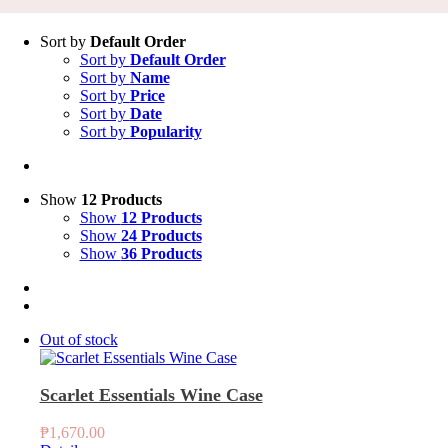
Sort by
Default Order
Sort by
Default Order
Sort by
Name
Sort by
Price
Sort by
Date
Sort by
Popularity
Show
12 Products
Show
12 Products
Show
24 Products
Show
36 Products
Out of stock
Scarlet Essentials Wine Case
₱
1,670.00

*Try it:*
Print out the entries once more, unchanged. No pictures.

*Written response:*
Sort by
Default Order
Sort by
Default Order
Sort by
Name
Sort by
Price
Sort by
Date
Sort by
Popularity
Show
12 Products
Show
12 Products
Show
24 Products
Show
36 Products
Out of stock
Scarlet Essentials Wine Case
₱
1,670.00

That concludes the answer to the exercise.